We asked questions like, “Where is our sense of shame?” We lamented that we’d lost a set of shared values. We spoke words like “truth,” “anger,” “justice,” and “love.”
What I take from that isn’t that we should dispense with the more clinical and theoretical concepts we deploy in our work. Love may make the world go round, but it’s not always the most useful prescription for a treatment, or for systemic mental health care reform.
To help us bring the higher ideals down to earth, we need to consider theoretical structures and concepts like health disparities, economic inequality, cultural and linguistic competency, minority health, integrated care, collaborative care, trauma-informed care, the biopsychosocial model, recovery, and so forth. We need best practices and evidence-based treatment.
The problem comes, I believe, when we allow ourselves to believe that understanding and knowledge on their own are sufficient to solve the problems that ail us.
This was the conviction of many of the mid-century leaders in the field of mental health, when the modern American mental health system was taking shape. And it often was a faith held with evangelical fervor.
The men and women who traveled the byways of Texas in the 1940s and 1950s on behalf of the Hogg Foundation, spreading the gospel of mental health, even came to refer to themselves as “circuit riders,” after the early American clergy who spent much of their lives on horseback, ministering to far-flung settlements.

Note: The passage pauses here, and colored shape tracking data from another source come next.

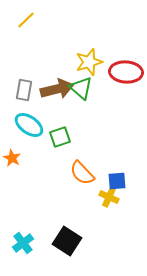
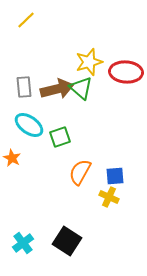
gray rectangle: moved 3 px up; rotated 15 degrees counterclockwise
orange semicircle: moved 2 px left, 1 px up; rotated 72 degrees clockwise
blue square: moved 2 px left, 5 px up
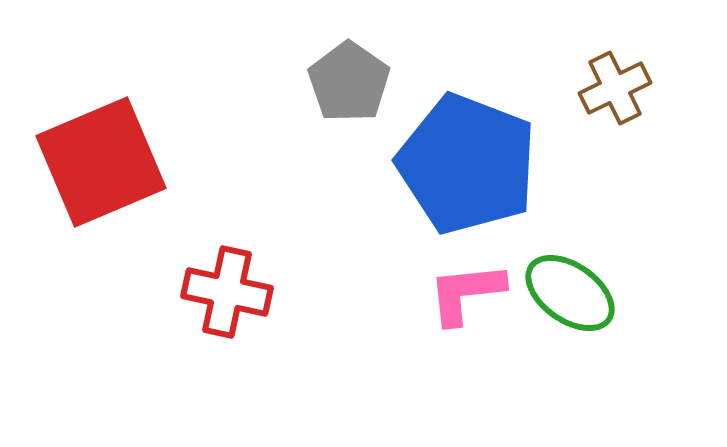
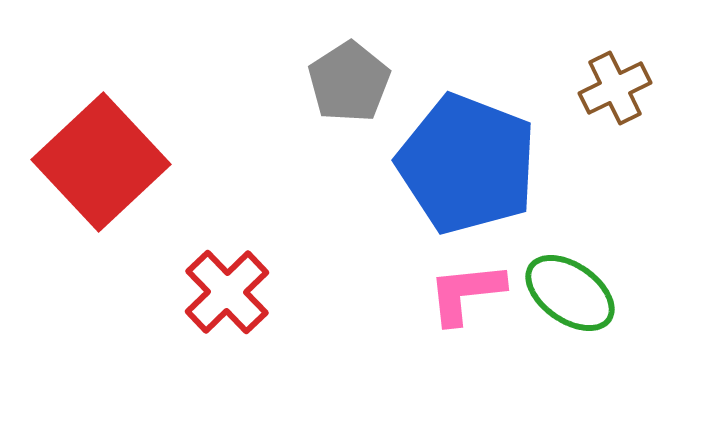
gray pentagon: rotated 4 degrees clockwise
red square: rotated 20 degrees counterclockwise
red cross: rotated 34 degrees clockwise
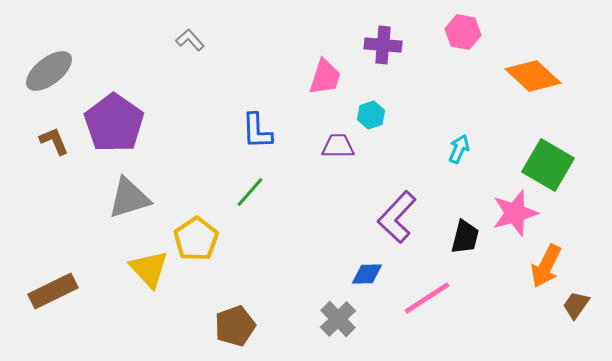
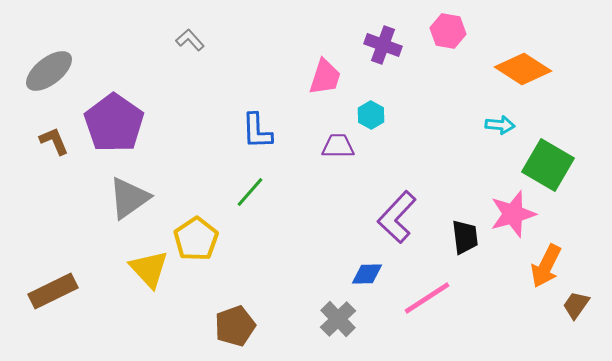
pink hexagon: moved 15 px left, 1 px up
purple cross: rotated 15 degrees clockwise
orange diamond: moved 10 px left, 7 px up; rotated 10 degrees counterclockwise
cyan hexagon: rotated 12 degrees counterclockwise
cyan arrow: moved 41 px right, 24 px up; rotated 72 degrees clockwise
gray triangle: rotated 18 degrees counterclockwise
pink star: moved 2 px left, 1 px down
black trapezoid: rotated 21 degrees counterclockwise
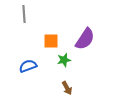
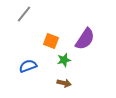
gray line: rotated 42 degrees clockwise
orange square: rotated 21 degrees clockwise
brown arrow: moved 3 px left, 5 px up; rotated 48 degrees counterclockwise
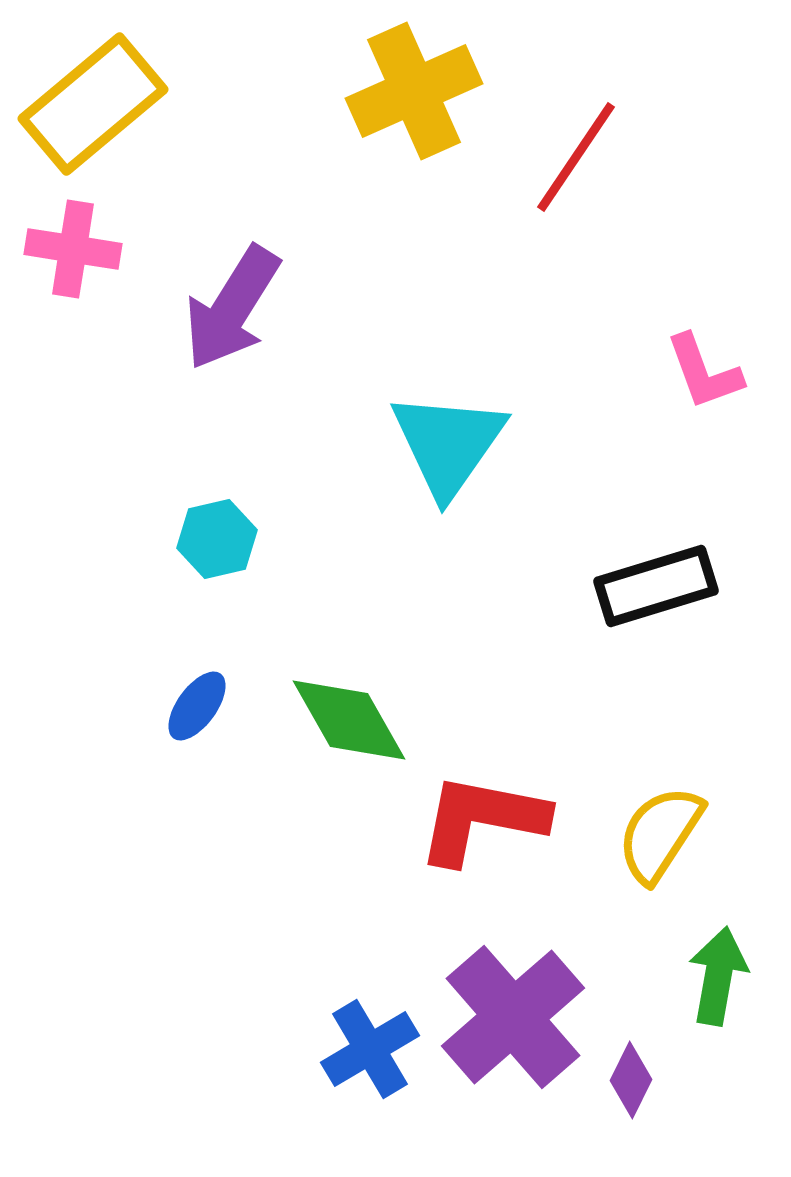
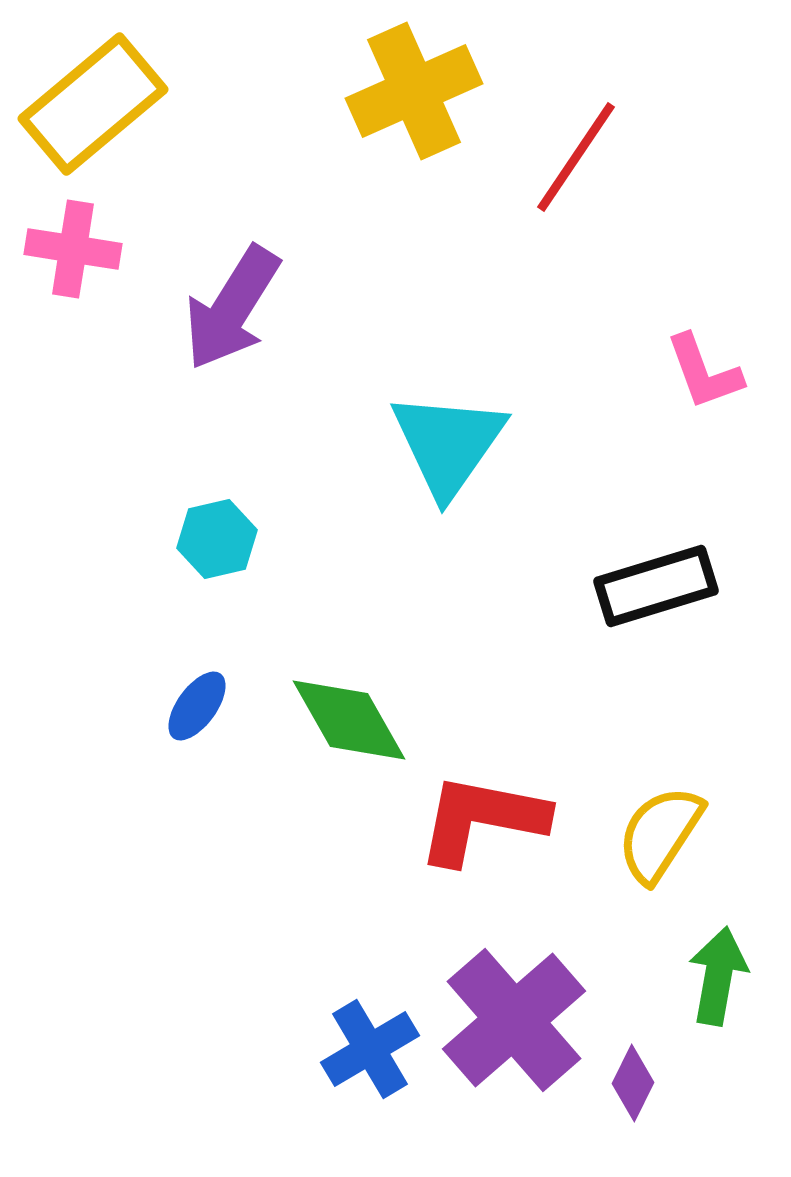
purple cross: moved 1 px right, 3 px down
purple diamond: moved 2 px right, 3 px down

That mid-century faith was in the power of reason and knowledge. If only we can identify the best practice. If only we can, through diligent research and experimentation, arrive at the most efficient delivery model. If only we can quantify and characterize the damage done by prejudice, poverty, neglect. If only the ignorance can be cured, the mental health of our people will improve.
It was a noble and ambitious faith. And the work that has been done in its name has been extraordinary. We are the fortunate heirs of that work.

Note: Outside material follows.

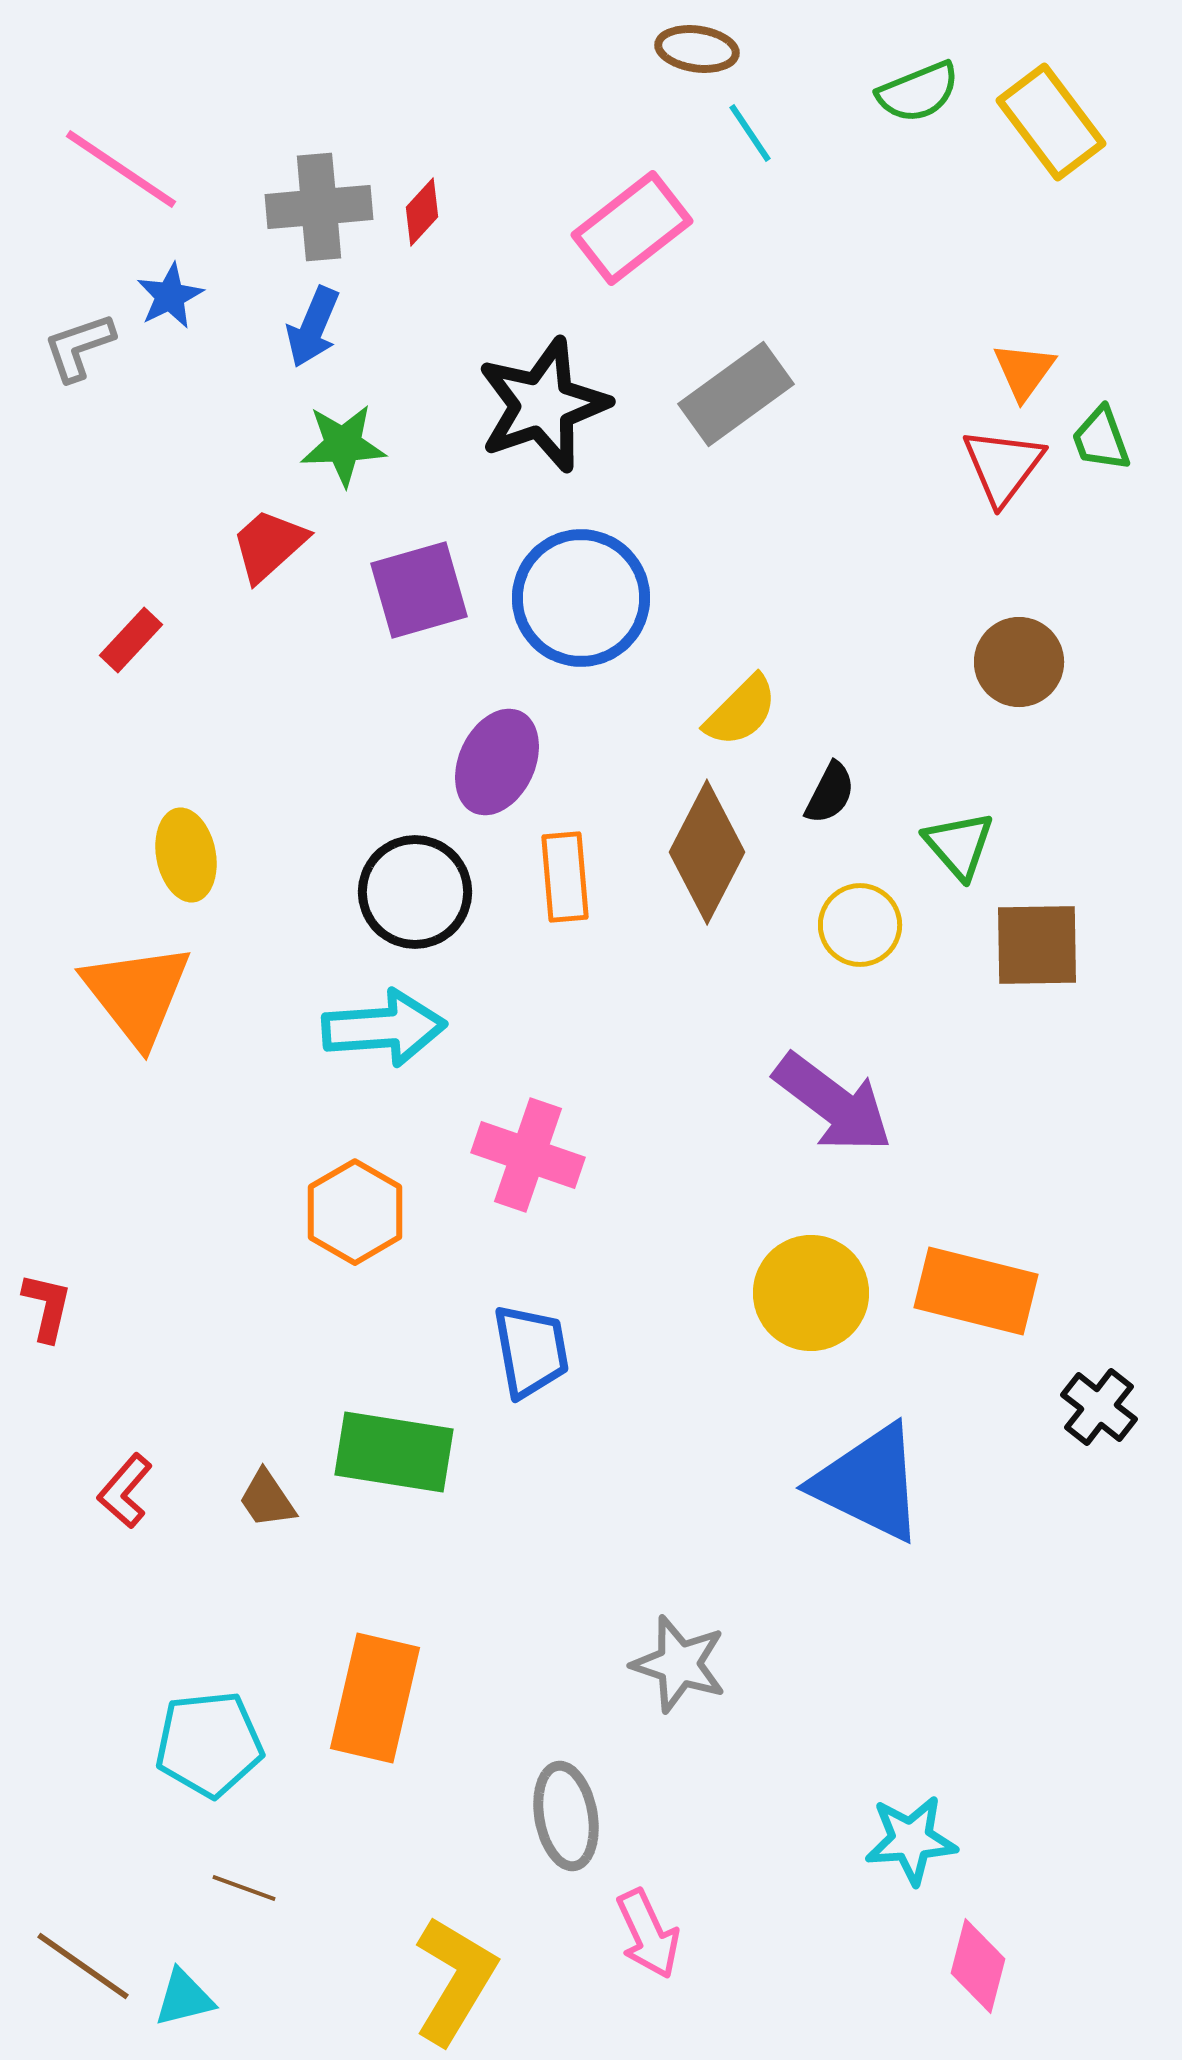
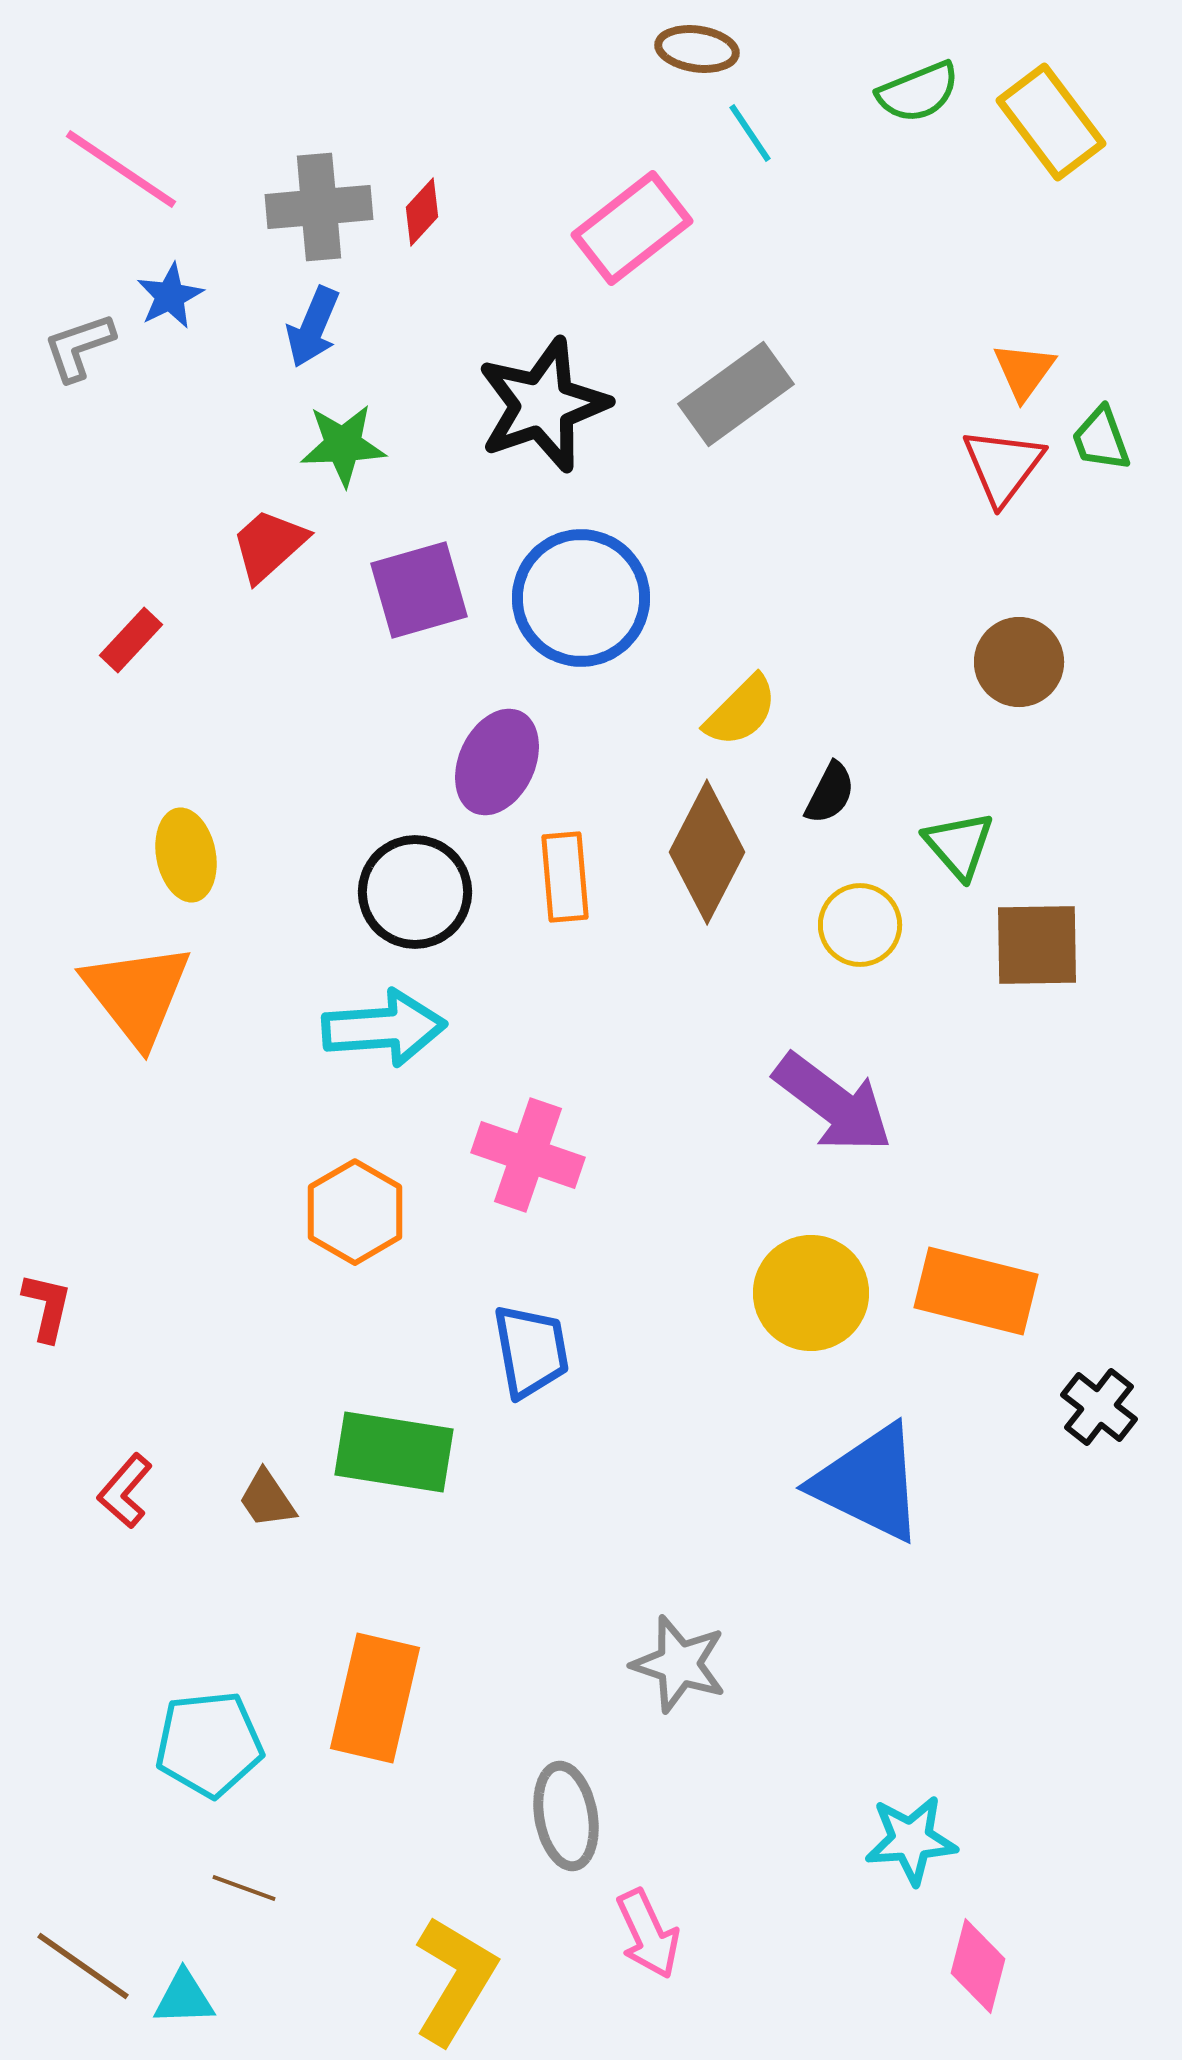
cyan triangle at (184, 1998): rotated 12 degrees clockwise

However, we’re also, I’ve come to believe, its unwitting victims. Although the path of mental health professionals and advocates of the 1940s and 1950s has produced enormous good, in many ways that approach hasn’t lived up to its promise. Knowledge, it turns out, isn’t nearly enough! And this is most apparent precisely in the space between the vastness of our accumulated knowledge and the unwellness in our culture.
Without an old-fashioned sense of shame at the suffering we allow to endure through neglect and selfishness, we don’t have the motivation to act. Without a shared sense of values, about who we are and what we care about, we won’t know where and how to act even if we can mobilize a sense of moral urgency.
I don’t know any more than anyone else how to generate that shared sense of purpose and values. It’s the work of broad social movements, inspired by true moral and spiritual geniuses, and it comes unexpectedly. Philanthropic foundations like the one I lead are rarely at the vanguard of such social movements, and I’m not sure it’s appropriate for us to try to be.
What we can do, and I know this precisely from the example of those pioneers and evangelists of mental health who came before us, is think in the most fundamental ways about how the ideas and tools of mental health can help heal the world as it is now. We can give support to those who are doing the most creative and meaningful work. We can be skeptical of orthodoxies, including our own. We can speak from our hearts and souls. And we can have a true sense of mission.
My predecessors’ faith in reason and knowledge was excessive. But I don’t believe their sense of mission was excessive.
The project of bringing wellness to an unjust world is one that’s likely to go on, without satisfactory resolution, for as long as humanity persists. There are no definitive answers, in the sense that we sometimes like to dream there are. But we can strive to be courageous in our efforts to bring us closer to a truly loving society.